Inhibition of Th17 cells regulates autoimmune diabetes in NOD mice

Abstract

Introduction: The ‘Th17’ population, a subset of CD4+ T-cells that secrete IL-17, has been implicated in autoimmune diseases, including multiple sclerosis and lupus. Therapeutic agents that target the Th17 effector molecule IL-17 or directly inhibit the Th17 population (IL-25) have shown promise in animal models of autoimmunity. The role of Th17 cells in type 1 diabetes has been less clear. The effect of neutralizing anti-IL-17 and recombinant IL-25 on the development of diabetes in NOD mice, a model of spontaneous autoimmune diabetes, was investigated in this study.

Results: While treatment with either anti-IL-17 or IL-25 had no effect on diabetes development in young (<5 weeks) NOD mice, either intervention prevented diabetes when treatment was started at 10 weeks of age (p<0.001).
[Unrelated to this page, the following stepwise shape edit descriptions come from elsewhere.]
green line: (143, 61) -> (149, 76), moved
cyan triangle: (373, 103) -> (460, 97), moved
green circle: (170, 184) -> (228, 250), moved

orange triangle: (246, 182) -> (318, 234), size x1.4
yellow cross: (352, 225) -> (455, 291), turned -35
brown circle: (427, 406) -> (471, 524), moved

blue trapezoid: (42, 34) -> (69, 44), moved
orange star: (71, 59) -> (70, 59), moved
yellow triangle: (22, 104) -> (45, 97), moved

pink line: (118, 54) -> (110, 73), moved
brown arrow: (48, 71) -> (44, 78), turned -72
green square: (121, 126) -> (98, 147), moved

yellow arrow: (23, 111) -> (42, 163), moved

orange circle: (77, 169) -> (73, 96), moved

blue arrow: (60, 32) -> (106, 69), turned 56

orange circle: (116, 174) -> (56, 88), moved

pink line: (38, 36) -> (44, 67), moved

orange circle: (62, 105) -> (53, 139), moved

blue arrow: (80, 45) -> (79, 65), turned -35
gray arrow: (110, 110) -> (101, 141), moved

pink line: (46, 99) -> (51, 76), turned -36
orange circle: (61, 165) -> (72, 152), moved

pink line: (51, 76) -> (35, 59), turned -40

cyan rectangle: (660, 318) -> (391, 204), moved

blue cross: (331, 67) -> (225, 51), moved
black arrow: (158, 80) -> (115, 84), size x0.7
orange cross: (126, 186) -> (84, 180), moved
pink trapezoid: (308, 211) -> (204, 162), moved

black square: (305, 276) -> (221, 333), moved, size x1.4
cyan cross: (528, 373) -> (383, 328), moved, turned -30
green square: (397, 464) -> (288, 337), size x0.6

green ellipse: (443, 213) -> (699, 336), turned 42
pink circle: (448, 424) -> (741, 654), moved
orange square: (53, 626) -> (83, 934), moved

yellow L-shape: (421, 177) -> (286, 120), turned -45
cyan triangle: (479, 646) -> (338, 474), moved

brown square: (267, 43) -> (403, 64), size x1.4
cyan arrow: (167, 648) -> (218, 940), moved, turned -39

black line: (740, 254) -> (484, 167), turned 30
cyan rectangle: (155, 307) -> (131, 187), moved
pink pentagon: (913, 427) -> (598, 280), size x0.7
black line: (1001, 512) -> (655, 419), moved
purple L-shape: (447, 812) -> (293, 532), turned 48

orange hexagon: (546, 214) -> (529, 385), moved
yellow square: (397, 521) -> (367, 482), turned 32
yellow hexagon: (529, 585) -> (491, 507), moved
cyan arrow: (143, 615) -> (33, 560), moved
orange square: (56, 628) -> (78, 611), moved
Insulitis scoring and immunofluorescence staining revealed that both anti-IL-17 and IL-25 significantly reduced peri-islet T-cell infiltrates. Both treatments also decreased GAD65 autoantibody levels. Analysis of pancreatic lymph nodes revealed that both treatments increased the frequency of regulatory T-cells. Further investigation demonstrated that IL-25 therapy was superior to anti-IL-17 during mature diabetes, as it promoted a period of remission from new onset diabetes in 90% of treated animals. Similarly, IL-25 delayed recurrent autoimmunity following syngeneic islet transplantation, while anti-IL-17 was of no benefit. GAD65-specific ELISPOT and CD4+ adoptive transfer studies showed that IL-25 treatment resulted in a T-cell mediated dominant protective effect against autoimmunity.

Conclusions: These studies suggest that Th17 cells are involved in the pathogenesis of autoimmune diabetes. Further development of Th17-directed may be of benefit in this disease.